- Mauricio Ochmann as El Chema
- Portrayed by: Mauricio Ochmann (2013–2017) Alberto Guerra (2018–present)
- Duration: 2013–present
- First appearance: "Dura Balacera" (2013)
- Created by: Luis Zelkowicz
- Spin-off appearances: El Chema (2016–2017)
- Alberto Guerra as El Chema (2018)

= El Chema (character) =

José María Venegas better known as El Chema is a fictional character on the Telemundo television series El Señor de los Cielos, created by Luis Zelkowicz. The role was portrayed by Mauricio Ochmann from the last episode of the first season of the series in 2013 until the end of the third season in 2015. Ochmann resumed the character in 2016, in the spin-off that produced Telemundo entitled El Chema.

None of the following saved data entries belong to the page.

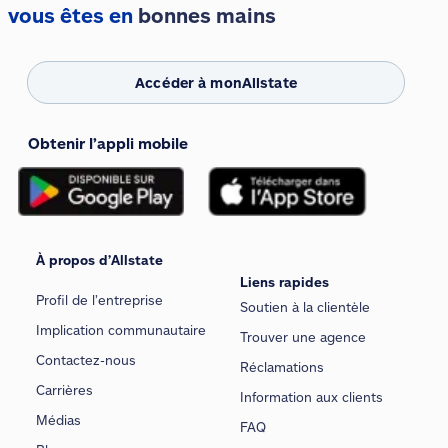
vous êtes en
bonnes mains
Accéder à monAllstate
Obtenir l’appli mobile
À propos d’Allstate
Liens rapides
Profil de l’entreprise
Soutien à la clientèle
Implication communautaire
Trouver une agence
Contactez-nous
Réclamations
Carrières
Information aux clients
Médias
FAQ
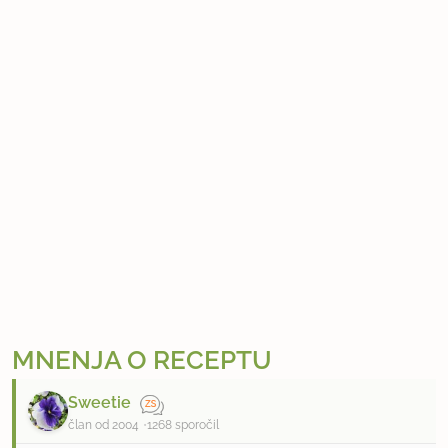
MNENJA O RECEPTU
Sweetie
član od 2004
1268 sporočil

After the announcement that Ochmann made about that he would not play the character again, the actor Alberto Guerra took up the character for the sixth season of El Señor de los Cielos.

==Storylines==
===Original series (2013–2018)===
====Season 1====
In season one, El Chema appears during a business that El Cabo and El Tijeras were doing with El Topo Galván.

====Season 2====
José María Venegas was born in Arizona, in a small shack while his parents were trying to cross the border. Son of an American mother and a Mexican father, not only grew marked by the influence of the two cultures, but also by the paranoia and the cunning of those who pass it crossing from one side to the other of the most watched border in the world. Over time, the legend of "Chema" was growing in a meteoric way to associate with the capos of distribution in the United States, particularly with Randy and his American white-collar cartel of lawyers and financiers, for which he operated.